Automating incident reports and improving alarm accuracy
The new XProtect plug-in introduces several key features designed to make video management more efficient. Automated incident reporting converts selected video clips into structured summaries, saving time on manual documentation. Event validation capabilities analyse motion events to confirm or dismiss alarms, reducing false positives and enhancing the accuracy of alerts.
Additionally, contextual bookmark summaries use natural language generation to produce concise overviews of bookmarked footage, allowing teams to quickly identify relevant moments without reviewing each video manually. The plug-in integrates directly with the XProtect rule engine and can be deployed on-premises or in the cloud, giving organisations flexibility in how they manage data compliance and infrastructure.
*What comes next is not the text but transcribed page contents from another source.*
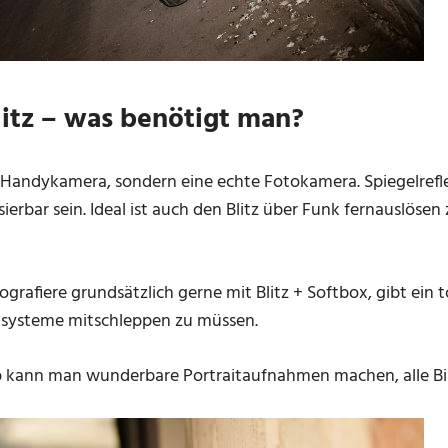
litz – was benötigt man?
ne Handykamera, sondern eine echte Fotokamera. Spiegelrefle
sierbar sein. Ideal ist auch den Blitz über Funk fernauslöse
grafiere grundsätzlich gerne mit Blitz + Softbox, gibt ein
systeme mitschleppen zu müssen.
p kann man wunderbare Portraitaufnahmen machen, alle Bild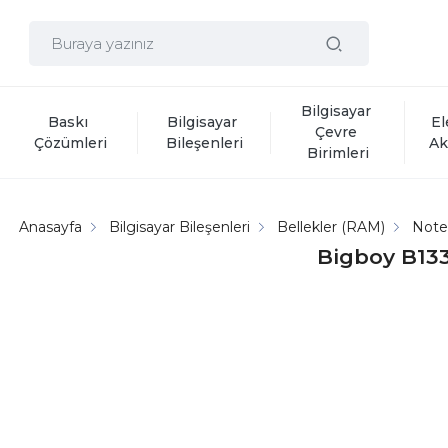
Bilgisayar 
Baskı 
Bilgisayar 
El
Çevre 
Çözümleri
Bileşenleri
Ak
Birimleri
Anasayfa
Bilgisayar Bileşenleri
Bellekler (RAM)
Note
Bigboy B13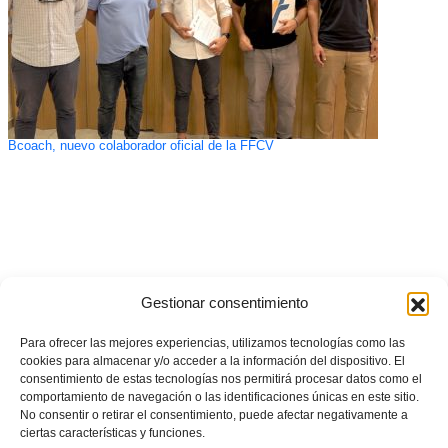
Bcoach, nuevo colaborador oficial de la FFCV
Gestionar consentimiento
Para ofrecer las mejores experiencias, utilizamos tecnologías como las
cookies para almacenar y/o acceder a la información del dispositivo. El
consentimiento de estas tecnologías nos permitirá procesar datos como el
comportamiento de navegación o las identificaciones únicas en este sitio.
No consentir o retirar el consentimiento, puede afectar negativamente a
ciertas características y funciones.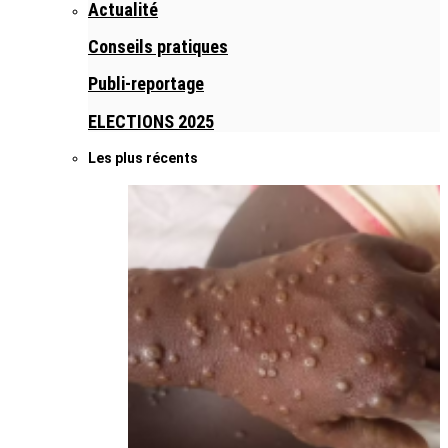
Actualité
Conseils pratiques
Publi-reportage
ELECTIONS 2025
Les plus récents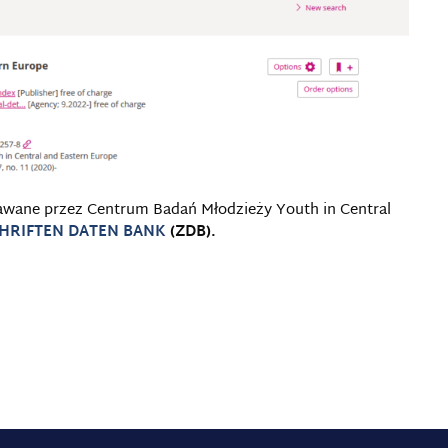
wane przez Centrum Badań Młodzieży Youth in Central
CHRIFTEN DATEN BANK
(ZDB).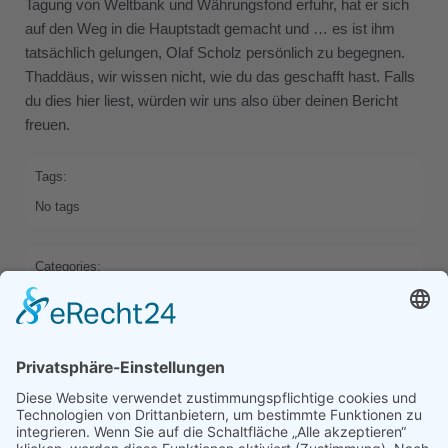
Tagung von Weltbank und Währungsfond erfuhr, hat er sich
auf den Weg in die Hauptstadt gemacht und … es ist ihm
tatsächlich gelungen, Olaf Scholz persönlich zu begegnen.
Thaddäus, wir wissen nicht, wie du das geschafft hast. Falls
du dies hier liest, würden wir uns also über deinen Bericht
freuen.
Tags:
No tags
Categories:
HOME
Previous
Next
Comments are closed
Built on ethical AI and real-world data
The new solution is powered by Milestone’s Hafnia Vision Language Model (VLM), which has been trained on 75,000 hours of ethically sourced real-world video data from Europe and the United States. Data preparation is supported by NVIDIA Cosmos Curator, and the system runs on either cloud or regional data centres powered by NVIDIA technology. It also leverages the NVIDIA Cosmos Reason VLM, positioning it as one of the most advanced and compliant video AI platforms available.
Thomas Jensen, CEO of Milestone Systems, said, “With this new XProtect plug-in, we are making advanced video intelligence accessible to cities, organisations, and operators everywhere who manage traffic systems – helping them unlock new levels of efficiency, safety, and insight. XProtect users will get access to state-of-the-art generative AI capabilities, and our partners will be able to build value on top of those new capabilities now available within XProtect. It truly marks a pivotal step in our mission to transform how the world manages and learns from visual data, responsibly and at scale.”
Cities such as Genoa in Italy and Dubuque in Iowa are among the early adopters, using Milestone’s AI-driven solutions to enhance their traffic management systems.
Opening innovation through VLM-as-a-Service
Milestone’s plans extend beyond the XProtect plug-in. The company is introducing Vision Language Model-as-a-Service (VLMaaS) through APIs, allowing developers, system integrators, and partners to build their own generative AI solutions regardless of the video management platform they use.
Live demonstrations of the plug-in will be featured at the Smart City Expo World Congress, presented in partnership with Vaidio at the Dell booth. The showcase will include an AI model benchmarking tool and real-time incident summarisation.
Milestone will continue highlighting its AI developments at the upcoming Developer Summit in Copenhagen on 10 and 11 November. The event will feature new capabilities of the Hafnia VLM and announce the winners of the Hafnia Hackathon.
Founded in 1998 and headquartered in Copenhagen, Milestone Systems is a global leader in data-driven video technology, serving sectors such as law enforcement, manufacturing, retail, airports, and traffic management. The company employs over 1,500 people worldwide and has been an independent part of the Canon Group since 2014.